We performed a retrospective cohort study of patients diagnosed with very-low or low-risk prostate cancer between 1997 and 2016 and managed with AS at our institution. In the training set, we trained a traditional logistic regression (T-LR) classifier, and alternate ML classifiers (support vector machine, random forest, a fully connected artificial neural network, and ML-LR) to predict grade-progression. We evaluated model performance in the test set. The primary performance metric was the F1 score.

RESULTS

Our cohort included 790 patients. With a median follow-up of 6.29 years, 234 developed grade-progression.
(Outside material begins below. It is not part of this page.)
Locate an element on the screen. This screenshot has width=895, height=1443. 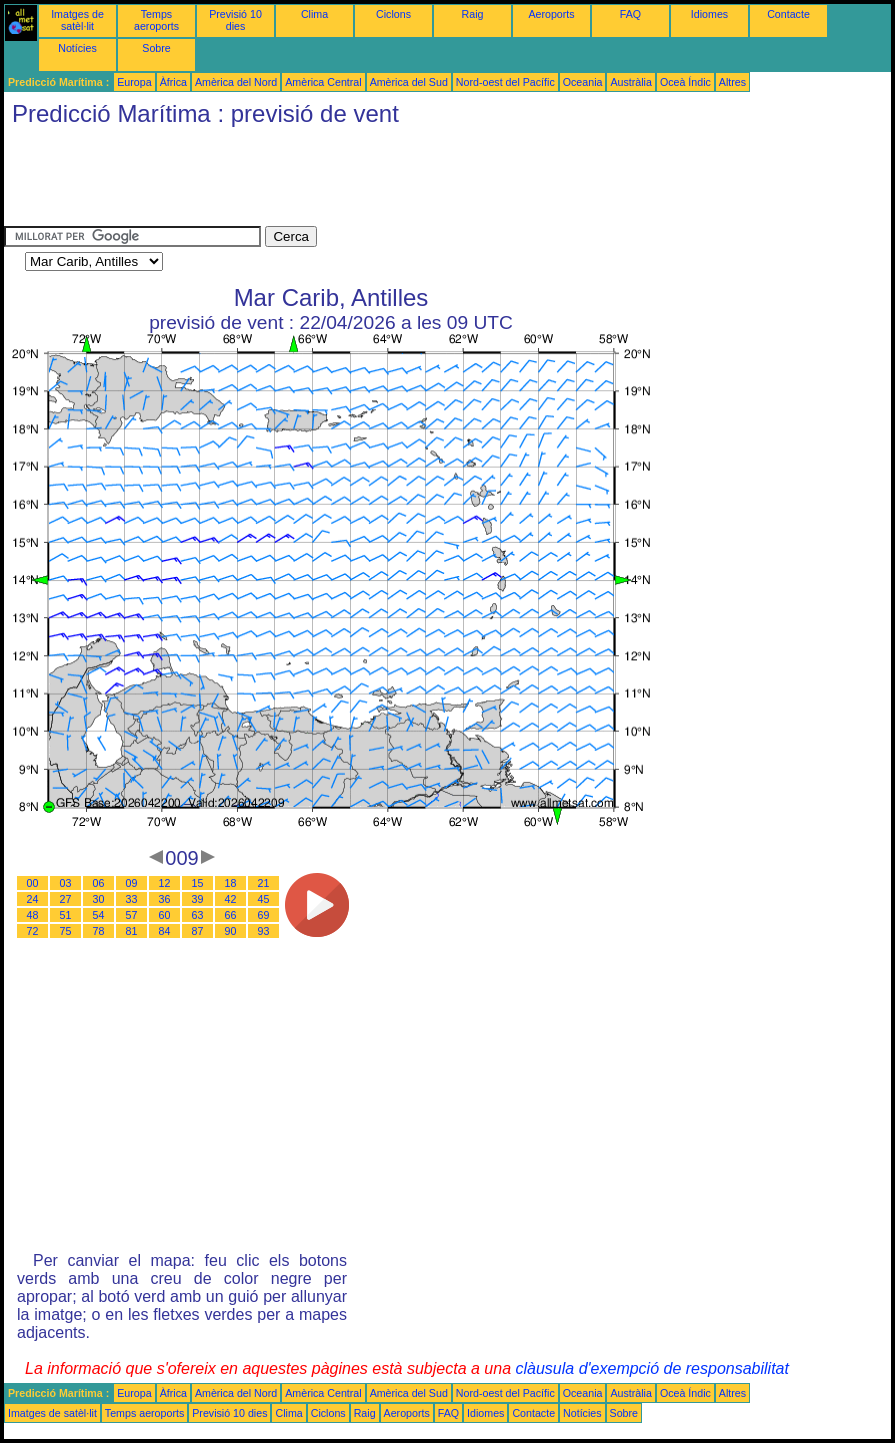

In descending order, the F1 scores were: support vector machine 0.586 (95% CI 0.579 - 0.591), ML-LR 0.522 (95% CI 0.513 - 0.526), artificial neural network 0.392 (95% CI 0.379 - 0.396), random forest 0.376 (95% CI 0.364 - 0.380), and T-LR 0.182 (95% CI 0.151 - 0.185). All alternate ML models had a significantly higher F1 score than the T-LR model (all p <0.001).

CONCLUSION

In our study, ML methods significantly outperformed T-LR in predicting progression on AS for prostate cancer. While our specific models require further validation, we anticipate that a ML approach will help produce robust prediction models that will facilitate individualized risk-stratification in prostate cancer AS.

摘要

目的

对前列腺癌主动监测(AS)进展进行稳健预测,可以实现风险适应型方案。迄今为止,预测 AS 进展的模型无一例外地使用了传统的统计方法。我们试图评估机器学习(ML)方法是否可以提高 AS 进展的预测能力。

患者和方法

我们对 1997 年至 2016 年间在我们机构接受 AS 管理的极低危或低危前列腺癌患者进行了回顾性队列研究。在训练集中,我们训练了一个传统逻辑回归(T-LR)分类器,以及替代的 ML 分类器(支持向量机、随机森林、全连接人工神经网络和 ML-LR)来预测分级进展。我们在测试集中评估了模型性能。主要性能指标是 F1 分数。

结果

我们的队列包括 790 名患者。中位随访时间为 6.29 年,234 名患者发生分级进展。按降序排列,F1 分数分别为:支持向量机 0.586(95%CI 0.579-0.591)、ML-LR 0.522(95%CI 0.513-0.526)、人工神经网络 0.392(95%CI 0.379-0.396)、随机森林 0.376(95%CI 0.364-0.380)和 T-LR 0.182(95%CI 0.151-0.185)。所有替代 ML 模型的 F1 评分均显著高于 T-LR 模型(均 P<0.001)。

结论

在我们的研究中,ML 方法在预测前列腺癌 AS 进展方面明显优于 T-LR。虽然我们的特定模型需要进一步验证,但我们预计 ML 方法将有助于生成稳健的预测模型,从而促进前列腺癌 AS 的个体化风险分层。